Let \(X \in \mathbb{R}^{n \times p}\) be a
numeric matrix with rows as observations and columns as variables, and let
\(\mathbf{1} \in \mathbb{R}^n\) denote the all-ones vector. Define the column
means \(\mu = (1/n)\,\mathbf{1}^\top X\) and the centred cross-product
matrix
$$ S \;=\; (X - \mathbf{1}\mu)^\top (X - \mathbf{1}\mu)
\;=\; X^\top \!\Big(I_n - \tfrac{1}{n}\mathbf{1}\mathbf{1}^\top\Big) X
\;=\; X^\top X \;-\; n\,\mu\,\mu^\top. $$
The (unbiased) sample covariance is
$$ \widehat{\Sigma} \;=\; \tfrac{1}{n-1}\,S, $$
and the sample standard deviations are \(s_i = \sqrt{\widehat{\Sigma}_{ii}}\).
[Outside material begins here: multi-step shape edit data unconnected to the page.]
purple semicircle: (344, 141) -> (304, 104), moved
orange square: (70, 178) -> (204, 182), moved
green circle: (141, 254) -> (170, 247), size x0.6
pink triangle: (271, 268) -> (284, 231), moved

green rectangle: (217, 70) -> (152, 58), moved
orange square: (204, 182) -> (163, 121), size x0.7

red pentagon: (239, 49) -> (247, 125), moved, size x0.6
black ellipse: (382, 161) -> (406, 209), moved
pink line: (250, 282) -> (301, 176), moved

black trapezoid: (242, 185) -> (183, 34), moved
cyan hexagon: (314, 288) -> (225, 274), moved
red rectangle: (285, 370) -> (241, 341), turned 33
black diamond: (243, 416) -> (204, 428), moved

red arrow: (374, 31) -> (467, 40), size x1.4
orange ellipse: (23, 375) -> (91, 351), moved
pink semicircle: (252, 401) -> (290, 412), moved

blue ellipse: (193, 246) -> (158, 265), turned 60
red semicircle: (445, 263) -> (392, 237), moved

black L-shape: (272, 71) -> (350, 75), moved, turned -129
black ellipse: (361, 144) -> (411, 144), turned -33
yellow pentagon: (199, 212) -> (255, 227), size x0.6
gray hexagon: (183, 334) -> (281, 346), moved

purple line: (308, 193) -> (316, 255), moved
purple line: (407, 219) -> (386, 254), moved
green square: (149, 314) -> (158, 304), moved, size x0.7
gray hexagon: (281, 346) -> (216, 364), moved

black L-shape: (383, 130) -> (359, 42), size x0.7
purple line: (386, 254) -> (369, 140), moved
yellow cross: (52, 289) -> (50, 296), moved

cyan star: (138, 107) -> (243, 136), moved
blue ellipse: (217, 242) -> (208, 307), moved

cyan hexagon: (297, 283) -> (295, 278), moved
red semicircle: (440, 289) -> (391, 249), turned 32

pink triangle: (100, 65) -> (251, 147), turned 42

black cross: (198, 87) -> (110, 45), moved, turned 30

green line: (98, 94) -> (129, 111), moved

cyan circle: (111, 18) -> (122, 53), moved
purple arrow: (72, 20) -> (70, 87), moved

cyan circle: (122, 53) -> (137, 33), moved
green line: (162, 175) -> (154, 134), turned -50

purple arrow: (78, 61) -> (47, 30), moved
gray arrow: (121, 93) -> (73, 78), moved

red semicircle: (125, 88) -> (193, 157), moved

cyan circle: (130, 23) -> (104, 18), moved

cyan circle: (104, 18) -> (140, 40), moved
The Pearson correlation matrix is obtained by standardising \(\widehat{\Sigma}\), and it is given by
$$ R \;=\; D^{-1/2}\,\widehat{\Sigma}\,D^{-1/2}, \qquad
D \;=\; \mathrm{diag}(\widehat{\Sigma}_{11},\ldots,\widehat{\Sigma}_{pp}), $$
equivalently, entrywise \(R_{ij} = \widehat{\Sigma}_{ij}/(s_i s_j)\) for
\(i \neq j\) and \(R_{ii} = 1\). With \(1/(n-1)\) scaling,
\(\widehat{\Sigma}\) is unbiased for the covariance; the induced
correlations are biased in finite samples.
The implementation forms \(X^\top X\) via a BLAS
symmetric rank-\(k\) update (SYRK) on the upper triangle, then applies the
rank-1 correction \(-\,n\,\mu\,\mu^\top\) to obtain \(S\) without
explicitly materialising \(X - \mathbf{1}\mu\). After scaling by
\(1/(n-1)\), triangular normalisation by \(D^{-1/2}\) yields \(R\),
which is then symmetrised to remove round-off asymmetry. Tiny negative values
on the covariance diagonal due to floating-point rounding are truncated to
zero before taking square roots.
If a variable has zero variance (\(s_i = 0\)), the
corresponding row and column of \(R\) are set to NA. No missing
values are permitted in \(X\); columns must have at least two distinct,
non-missing values.
Computational complexity. The dominant cost is \(O(n p^2)\) flops
with \(O(p^2)\) memory.